Keywords

1 Introduction

Road maintenance operations and contracting require up-to-date traffic sign inventories, and the importance of accurate inventory information will even increase with the widespread deployment of intelligent transportation systems. Such inventories contain information on the sign type, location, direction, and condition. Compiling and keeping the inventories up-to-date requires a considerable amount of work. For example, in Finland the traffic signs are supposed to be inventoried every five years since missing or damaged signs cause danger to road users. The Finnish Transport Agency (FTA)Footnote 1 is responsible for approximately 78,000 km of highways. In total the Finnish road network is approximately 454,000 km long. FTA aims to automate the inventory and condition analysis of the traffic signs to be performed continuously during the normal road maintenance.

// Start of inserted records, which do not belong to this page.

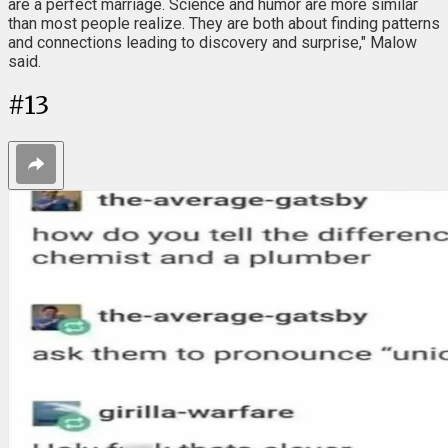
are a perfect marriage. Science and humor are more similar
than most people realize. They are both about finding patterns
and connections leading to discovery and surprise," Malow
said.
#
13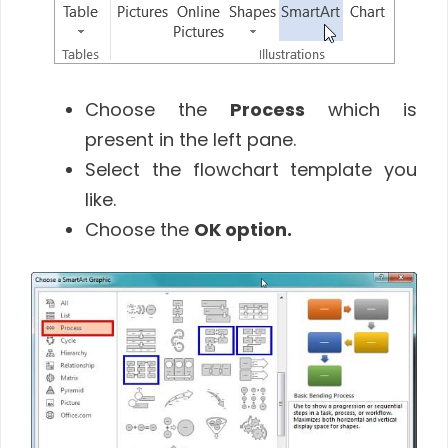
Choose the
Process
which is
present in the left pane.
Select the flowchart template you
like.
Choose the
OK
option
.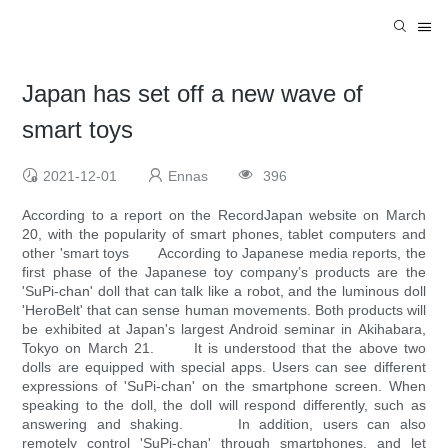
Japan has set off a new wave of
smart toys
2021-12-01
Ennas
396
According to a report on the RecordJapan website on March
20, with the popularity of smart phones, tablet computers and
other 'smart toys According to Japanese media reports, the
first phase of the Japanese toy company’s products are the
'SuPi-chan' doll that can talk like a robot, and the luminous doll
'HeroBelt' that can sense human movements. Both products will
be exhibited at Japan's largest Android seminar in Akihabara,
Tokyo on March 21. It is understood that the above two
dolls are equipped with special apps. Users can see different
expressions of 'SuPi-chan' on the smartphone screen. When
speaking to the doll, the doll will respond differently, such as
answering and shaking. In addition, users can also
remotely control 'SuPi-chan' through smartphones, and let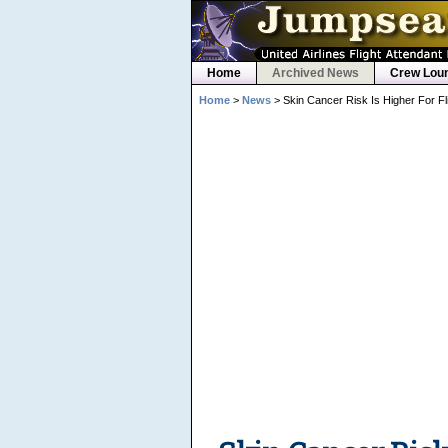
Home
Archived News
Crew Lou
Home
>
News
> Skin Cancer Risk Is Higher For Fl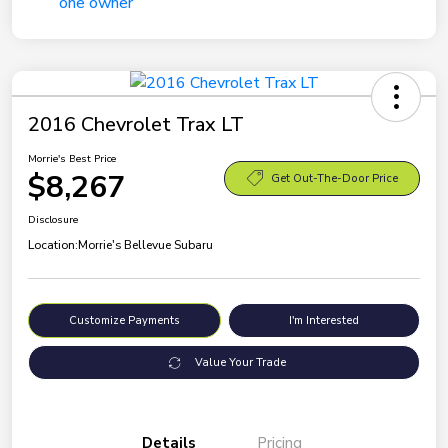
2016 Chevrolet Trax LT
Morrie's Best Price
$8,267
Get Out-The-Door Price
Disclosure
Location:
Morrie's Bellevue Subaru
Customize Payments
I'm Interested
Value Your Trade
Details
Pricing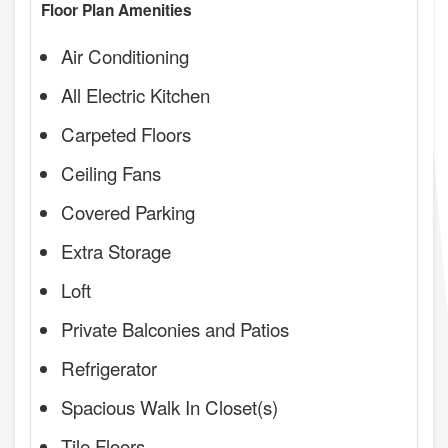
Floor Plan Amenities
Air Conditioning
All Electric Kitchen
Carpeted Floors
Ceiling Fans
Covered Parking
Extra Storage
Loft
Private Balconies and Patios
Refrigerator
Spacious Walk In Closet(s)
Tile Floors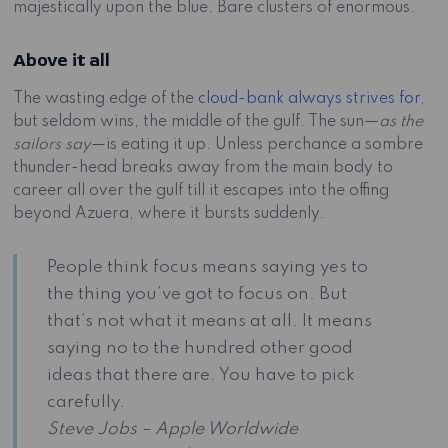
majestically upon the blue. Bare clusters of enormous.
Above it all
The wasting edge of the
cloud-bank always strives for
,
but seldom wins, the middle of the gulf. The sun—
as the
sailors say
—is eating it up. Unless perchance a sombre
thunder-head breaks away from the main body to
career all over the gulf till it escapes into the offing
beyond Azuera, where it bursts suddenly.
People think focus means saying yes to
the thing you’ve got to focus on. But
that’s not what it means at all. It means
saying no to the hundred other good
ideas that there are. You have to pick
carefully.
Steve Jobs – Apple Worldwide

The system would improve services to citizens and decrease road maintenance costs by real-time machine vision based monitoring of the signs. Currently, traffic sign inventory is maintained manually which is slow, laborious, and error prone.

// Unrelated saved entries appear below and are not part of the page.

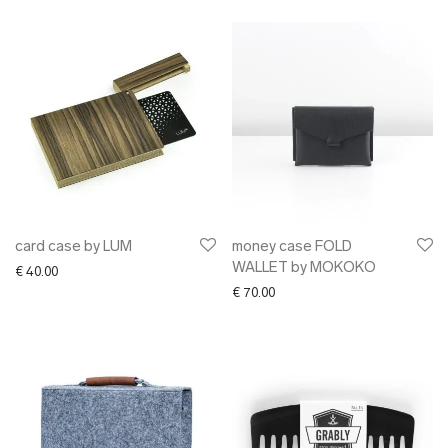
card case by LUM
money case FOLD
WALLET by MOKOKO
€
40.00
€
70.00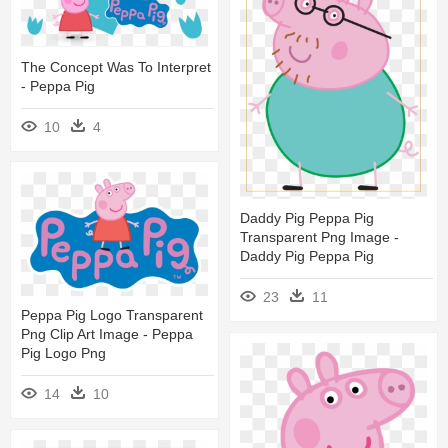
The Concept Was To Interpret
- Peppa Pig
10
4
Daddy Pig Peppa Pig
Transparent Png Image -
Daddy Pig Peppa Pig
23
11
Peppa Pig Logo Transparent
Png Clip Art Image - Peppa
Pig Logo Png
14
10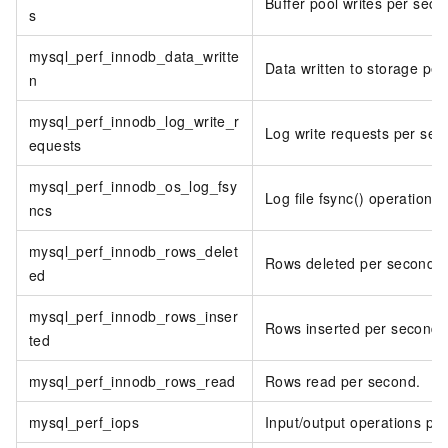
Buffer pool writes per seco
s
mysql_perf_innodb_data_writte
Data written to storage per
n
mysql_perf_innodb_log_write_r
Log write requests per sec
equests
mysql_perf_innodb_os_log_fsy
Log file fsync() operations
ncs
mysql_perf_innodb_rows_delet
Rows deleted per second.
ed
mysql_perf_innodb_rows_inser
Rows inserted per second.
ted
mysql_perf_innodb_rows_read
Rows read per second.
mysql_perf_iops
Input/output operations pe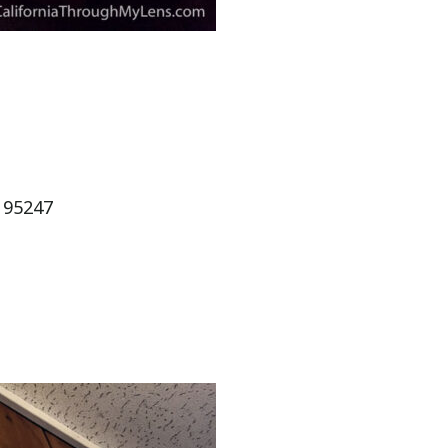
 95247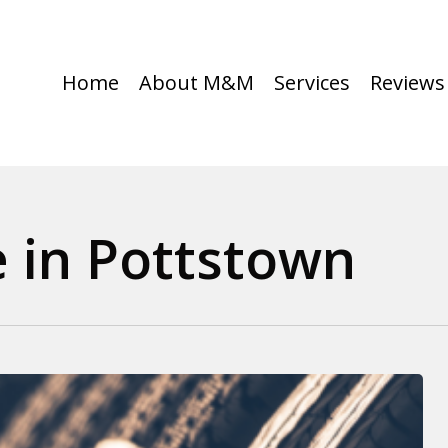
Home
About M&M
Services
Reviews
 in Pottstown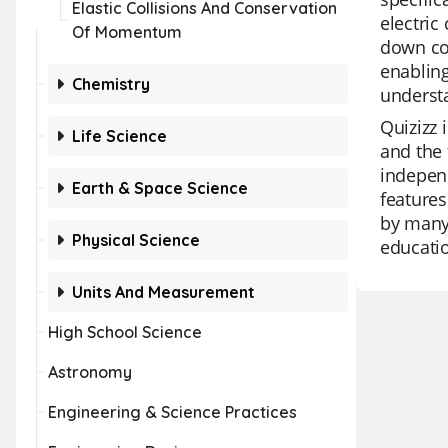
Elastic Collisions And Conservation
electric
Of Momentum
down com
enabling
Chemistry
understa
Quizizz 
Life Science
and the 
independ
Earth & Space Science
features
by many 
Physical Science
educatio
Units And Measurement
High School Science
Astronomy
Engineering & Science Practices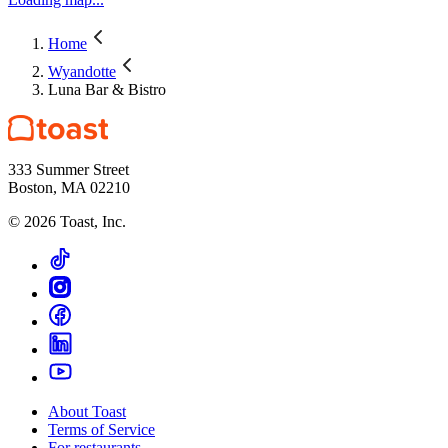
Home
Wyandotte
Luna Bar & Bistro
333 Summer Street
Boston, MA 02210
©
2026
Toast, Inc.
About Toast
Terms of Service
For restaurants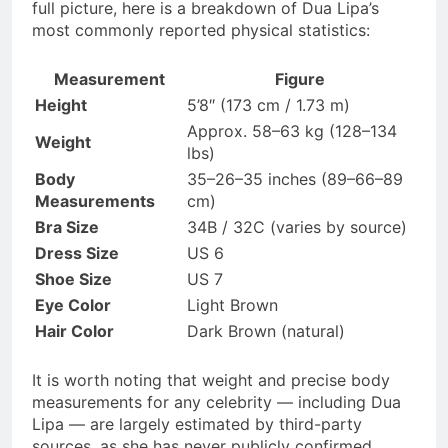
full picture, here is a breakdown of Dua Lipa’s
most commonly reported physical statistics:
Measurement
Figure
Height
5’8″ (173 cm / 1.73 m)
Approx. 58–63 kg (128–134
Weight
lbs)
Body
35–26–35 inches (89–66–89
Measurements
cm)
Bra Size
34B / 32C (varies by source)
Dress Size
US 6
Shoe Size
US 7
Eye Color
Light Brown
Hair Color
Dark Brown (natural)
It is worth noting that weight and precise body
measurements for any celebrity — including Dua
Lipa — are largely estimated by third-party
sources, as she has never publicly confirmed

A machine vision based solution that updates the inventory during normal road maintenance offers benefits that cannot be achieved with current processes: close to real-time asset management, increased road security, improved competitive bidding processes, objective evaluation of contracts, and efficient information management for intelligent driver assistance systems. This article presents the machine vision methods and implementation of an automatic system for traffic signs inventory and simultaneous traffic sign condition analysis. The first study by the authors has been published in [1].

A practical solution for data collection is to mount a digital camera into in-service road maintenance vehicles to provide an efficient method for monitoring the entire road network and its traffic signs on a daily basis and with relatively low costs. Automatic traffic sign detection and classification have been previously studied from the viewpoint of self-driving vehicles and driver assistance systems, but systems combining the inventory and condition analysis have not been presented. In addition, condition analysis of traffic signs has not been comprehensively studied before, with the exception of automatic reflectance assessment. The work differentiates between traffic signs and sign posts, the latter of which are not considered in this study. Moreover, two novel datasets were collected in winter conditions and annotated for the evaluation and for traffic sign condition analysis.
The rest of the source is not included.